GM alliance helps Peugeot raise $1.33 billion in capital, sells Paris headquarters office for $326.5 million
Troubled French car maker, PSA Peugeot Citroen announced earlier today that they have successfully raised €1 billion ($1.33 billion) in capital after their alliance with US car maker, GM strengthened. GM finally managed to form an alliance with a European car manufacturer after a gap of 7 years. GM had earlier formed an alliance with Italian car maker Fiat which later dissolved in 2005.
GM has invested $405 million and bought a 7% stake in Peugeot, which is also the second largest car manufacturer in Europe. This investment also makes GM the second largest share holder in the French car company after the Peugeot family which owns 25.2% stake.
Peugeot had stated earlier that they had lost $2.13 billion in cash last year. This year, Peugeot plans on selling assets worth $2 billion in order to negate losses. As a part of the plan, Peugeot has sold their 326,000 square feet headquarters office in Paris to Ivanhoe Cambridge, a Montreal based Property Management and Development Company for 326.5 million. Peugeot occupied the sprawling building back in 2003, but thanks to rise in debts, they were forced to sell the property.
Speaking about the buy, Mr Bill Tresham, President, Ivaanhoe, said, “We are pursuing our strategic plan to acquire high-quality buildings in the best markets. Investment opportunities such as this are quite rare these days.”

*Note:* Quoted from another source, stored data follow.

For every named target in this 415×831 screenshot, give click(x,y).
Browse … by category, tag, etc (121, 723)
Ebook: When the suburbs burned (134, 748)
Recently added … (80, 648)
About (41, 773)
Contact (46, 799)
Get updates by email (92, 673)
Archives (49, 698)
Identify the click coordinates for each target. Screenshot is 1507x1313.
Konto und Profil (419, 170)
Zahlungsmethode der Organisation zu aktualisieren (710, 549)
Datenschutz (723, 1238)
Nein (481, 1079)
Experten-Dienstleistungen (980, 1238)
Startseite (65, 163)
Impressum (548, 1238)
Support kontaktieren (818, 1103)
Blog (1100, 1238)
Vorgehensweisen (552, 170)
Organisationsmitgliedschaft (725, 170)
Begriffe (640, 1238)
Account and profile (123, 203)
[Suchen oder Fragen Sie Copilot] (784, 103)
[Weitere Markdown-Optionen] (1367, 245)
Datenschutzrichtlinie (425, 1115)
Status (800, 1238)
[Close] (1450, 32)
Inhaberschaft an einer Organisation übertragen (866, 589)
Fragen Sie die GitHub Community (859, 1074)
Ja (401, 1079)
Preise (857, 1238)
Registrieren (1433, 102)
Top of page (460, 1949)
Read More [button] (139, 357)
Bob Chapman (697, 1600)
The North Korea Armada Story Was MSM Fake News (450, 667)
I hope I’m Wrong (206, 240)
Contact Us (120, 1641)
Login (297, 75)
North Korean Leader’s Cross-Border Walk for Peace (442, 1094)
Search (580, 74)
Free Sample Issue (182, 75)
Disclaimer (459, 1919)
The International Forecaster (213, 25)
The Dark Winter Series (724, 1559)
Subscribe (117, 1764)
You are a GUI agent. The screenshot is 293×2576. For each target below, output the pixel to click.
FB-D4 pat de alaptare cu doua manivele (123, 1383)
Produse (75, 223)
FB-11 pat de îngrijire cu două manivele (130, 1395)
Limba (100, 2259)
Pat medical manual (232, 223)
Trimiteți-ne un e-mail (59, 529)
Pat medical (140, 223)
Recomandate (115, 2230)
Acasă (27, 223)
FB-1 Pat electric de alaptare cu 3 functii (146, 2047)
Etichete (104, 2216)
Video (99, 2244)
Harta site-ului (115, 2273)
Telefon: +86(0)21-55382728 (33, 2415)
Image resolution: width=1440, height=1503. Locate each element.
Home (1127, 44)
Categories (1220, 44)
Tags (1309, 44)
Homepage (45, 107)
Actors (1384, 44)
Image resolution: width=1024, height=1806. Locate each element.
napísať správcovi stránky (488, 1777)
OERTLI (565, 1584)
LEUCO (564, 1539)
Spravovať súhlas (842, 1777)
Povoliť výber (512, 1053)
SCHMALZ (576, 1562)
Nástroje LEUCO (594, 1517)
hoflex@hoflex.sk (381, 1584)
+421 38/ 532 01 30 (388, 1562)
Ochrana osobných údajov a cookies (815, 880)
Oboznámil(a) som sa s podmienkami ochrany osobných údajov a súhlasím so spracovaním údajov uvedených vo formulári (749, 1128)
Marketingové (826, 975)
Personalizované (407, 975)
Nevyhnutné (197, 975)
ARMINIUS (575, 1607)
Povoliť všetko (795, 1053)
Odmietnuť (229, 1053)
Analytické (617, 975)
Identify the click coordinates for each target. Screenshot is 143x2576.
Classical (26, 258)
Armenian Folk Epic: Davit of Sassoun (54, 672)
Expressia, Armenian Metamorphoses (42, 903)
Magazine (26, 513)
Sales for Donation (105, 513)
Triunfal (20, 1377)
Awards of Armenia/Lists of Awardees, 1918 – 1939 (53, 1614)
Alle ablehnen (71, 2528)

Peugeot and GM plan on saving $2 billion years annually over the next five years, while launch of new vehicles are expected to start from 2016. Peugeot is also facing heat from their workers in various manufacturing units over fears of job cuts and shut down. As of now, Peugeot has not stated anything about job cuts, but experts suggest an announcement will soon be made after the elections.
Will this alliance work in favor of the French car maker, or will suffer a fate similar to Volkswagen – Suzuki, remains to be seen. According to Arndt Ellinghorst, Head, Automotive Research, Credit Suisse Europe, “The European auto industry is running out of options. This is obviously worth the effort, but whether it’s going to be successful, who knows?”